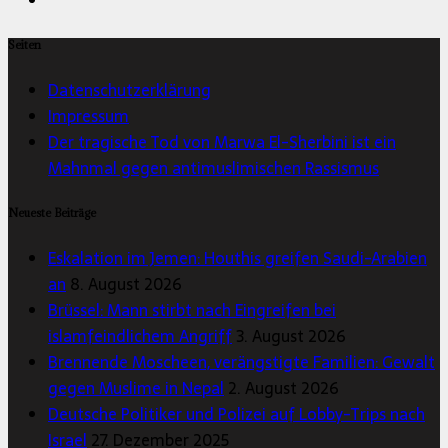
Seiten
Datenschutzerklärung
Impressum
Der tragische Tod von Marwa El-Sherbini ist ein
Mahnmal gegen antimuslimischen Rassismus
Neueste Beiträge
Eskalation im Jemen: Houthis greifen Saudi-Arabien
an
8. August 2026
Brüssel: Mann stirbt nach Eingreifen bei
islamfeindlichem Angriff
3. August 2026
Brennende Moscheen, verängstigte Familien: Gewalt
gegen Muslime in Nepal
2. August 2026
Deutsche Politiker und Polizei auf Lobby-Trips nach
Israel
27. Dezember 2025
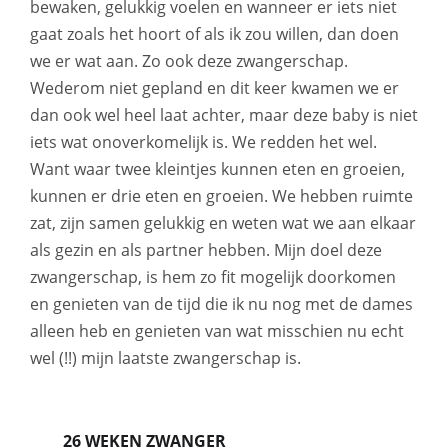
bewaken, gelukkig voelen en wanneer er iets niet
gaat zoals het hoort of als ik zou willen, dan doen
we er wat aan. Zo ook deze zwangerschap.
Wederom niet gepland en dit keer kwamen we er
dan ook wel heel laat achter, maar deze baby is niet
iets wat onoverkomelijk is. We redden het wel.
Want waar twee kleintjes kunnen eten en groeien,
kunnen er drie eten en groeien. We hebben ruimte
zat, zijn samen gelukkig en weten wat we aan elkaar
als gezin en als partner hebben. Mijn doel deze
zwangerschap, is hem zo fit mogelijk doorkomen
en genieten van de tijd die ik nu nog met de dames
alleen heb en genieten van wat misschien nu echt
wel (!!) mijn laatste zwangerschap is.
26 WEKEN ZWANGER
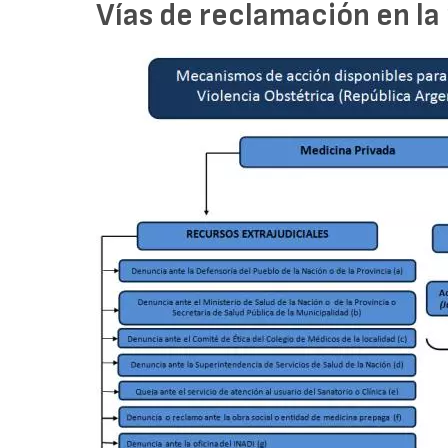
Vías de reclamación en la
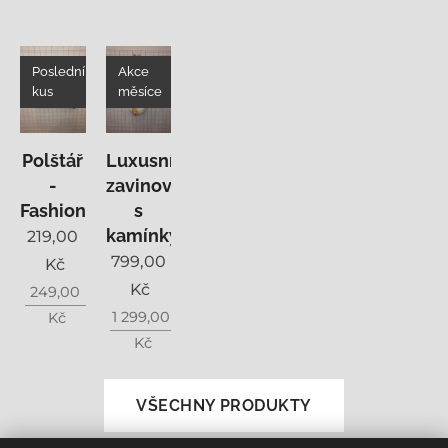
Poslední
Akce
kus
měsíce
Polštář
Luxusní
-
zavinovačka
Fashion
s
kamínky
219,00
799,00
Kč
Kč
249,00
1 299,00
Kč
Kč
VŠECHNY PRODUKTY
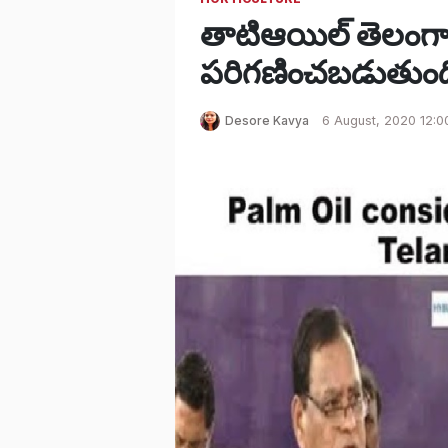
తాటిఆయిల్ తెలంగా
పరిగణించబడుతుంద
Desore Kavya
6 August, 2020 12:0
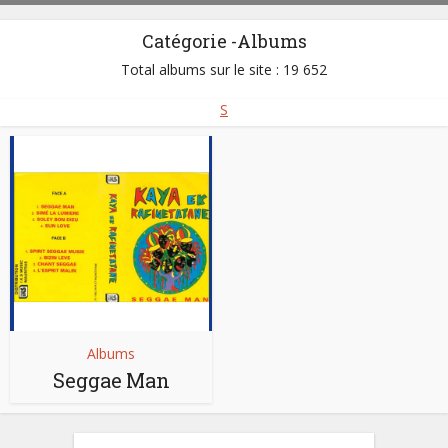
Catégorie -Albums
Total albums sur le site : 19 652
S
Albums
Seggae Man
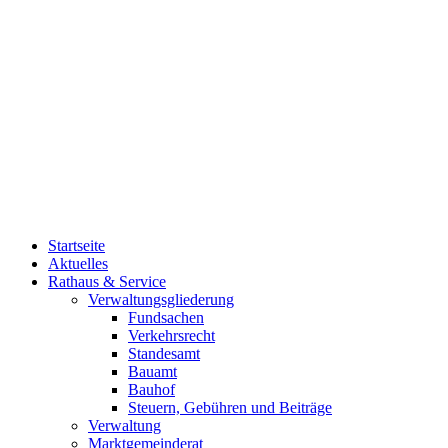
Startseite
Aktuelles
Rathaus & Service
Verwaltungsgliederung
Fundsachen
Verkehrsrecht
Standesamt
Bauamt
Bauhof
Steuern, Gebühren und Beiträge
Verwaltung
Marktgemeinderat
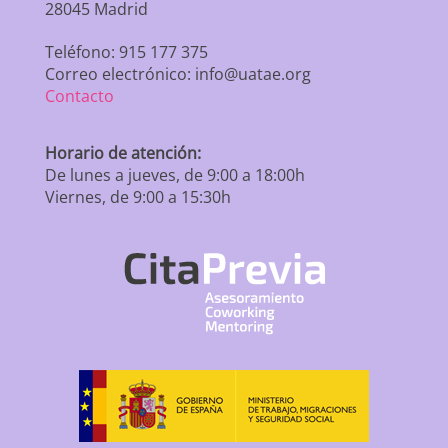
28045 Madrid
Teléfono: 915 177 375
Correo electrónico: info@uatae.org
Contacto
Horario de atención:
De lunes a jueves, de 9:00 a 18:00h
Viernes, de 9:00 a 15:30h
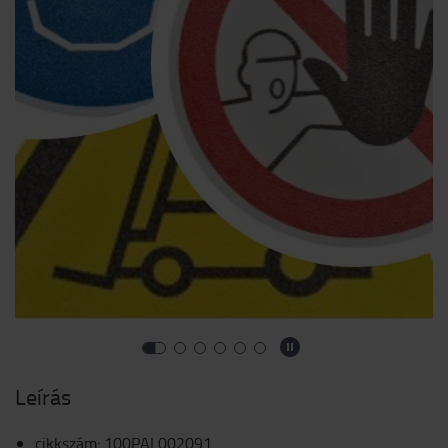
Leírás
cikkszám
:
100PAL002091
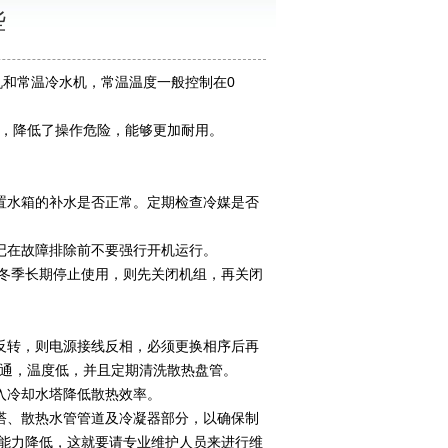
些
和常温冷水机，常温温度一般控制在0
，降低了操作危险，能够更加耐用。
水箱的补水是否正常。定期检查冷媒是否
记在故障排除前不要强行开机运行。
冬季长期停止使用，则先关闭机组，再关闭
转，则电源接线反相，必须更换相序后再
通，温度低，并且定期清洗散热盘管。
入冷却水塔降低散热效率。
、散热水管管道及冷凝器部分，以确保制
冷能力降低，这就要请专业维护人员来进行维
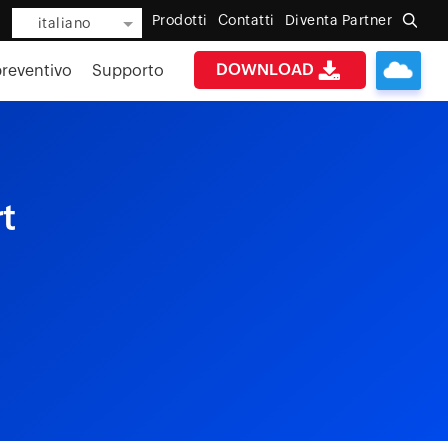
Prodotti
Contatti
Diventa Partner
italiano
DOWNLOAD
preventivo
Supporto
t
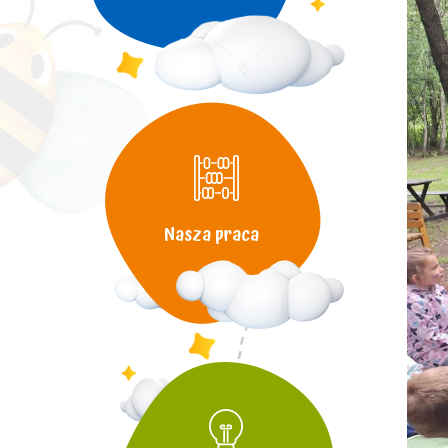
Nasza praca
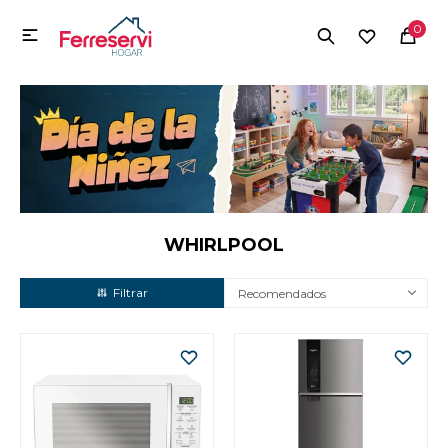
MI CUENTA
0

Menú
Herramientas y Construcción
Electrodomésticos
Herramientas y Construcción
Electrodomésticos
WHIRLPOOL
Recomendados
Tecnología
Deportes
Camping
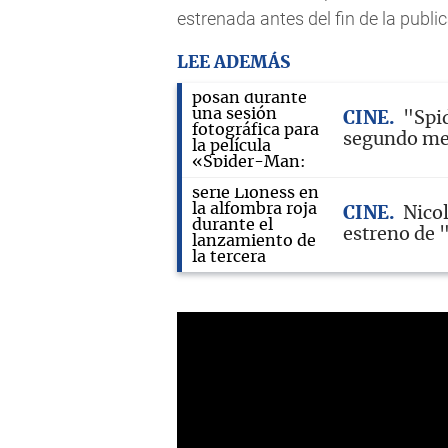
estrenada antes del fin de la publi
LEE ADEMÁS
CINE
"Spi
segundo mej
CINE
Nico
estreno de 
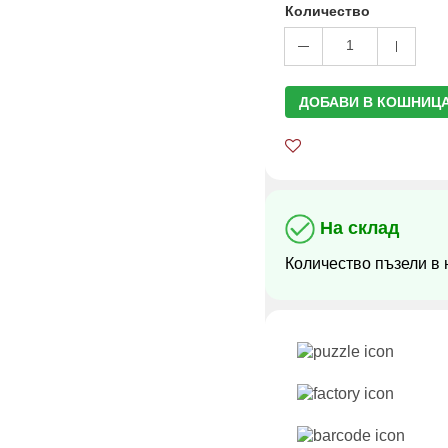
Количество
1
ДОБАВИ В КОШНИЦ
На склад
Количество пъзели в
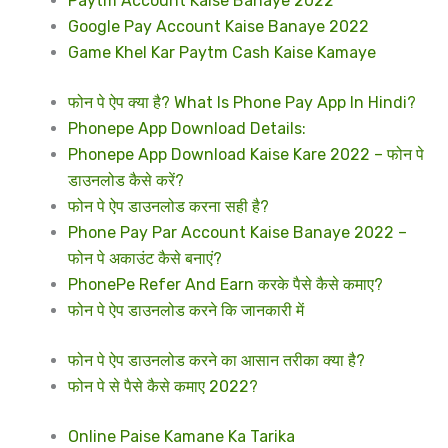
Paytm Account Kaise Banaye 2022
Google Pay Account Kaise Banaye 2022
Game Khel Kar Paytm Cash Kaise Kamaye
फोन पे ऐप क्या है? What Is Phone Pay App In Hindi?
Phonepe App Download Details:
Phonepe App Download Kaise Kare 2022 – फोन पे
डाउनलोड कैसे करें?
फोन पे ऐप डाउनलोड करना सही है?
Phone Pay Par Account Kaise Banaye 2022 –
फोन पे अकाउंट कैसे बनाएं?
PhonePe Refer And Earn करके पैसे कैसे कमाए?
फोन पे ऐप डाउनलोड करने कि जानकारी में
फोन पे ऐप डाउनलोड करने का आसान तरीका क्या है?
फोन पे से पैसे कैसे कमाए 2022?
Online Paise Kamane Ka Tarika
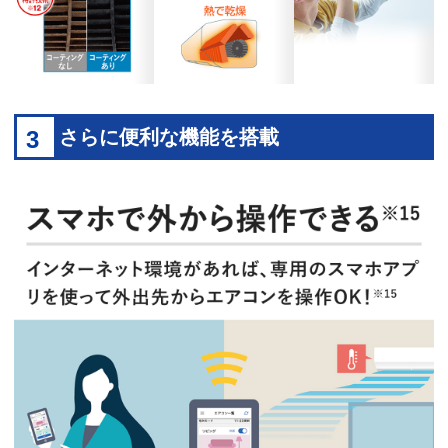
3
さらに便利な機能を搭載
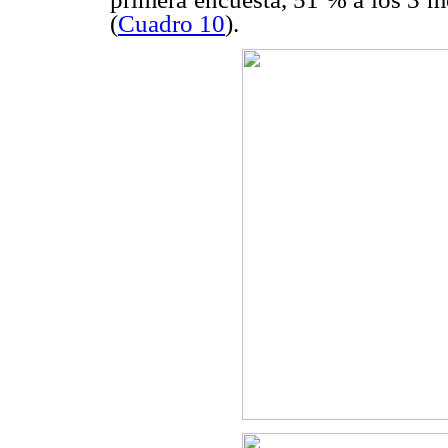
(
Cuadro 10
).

•••

▶ **WHAT IS REQUIRED**
Go through the listing above and copy each line in which the string "Account" is found.

▶ **ANSWER BELOW**
Paytm Account Kaise Banaye 2022
Google Pay Account Kaise Banaye 2022
Phone Pay Par Account Kaise Banaye 2022 –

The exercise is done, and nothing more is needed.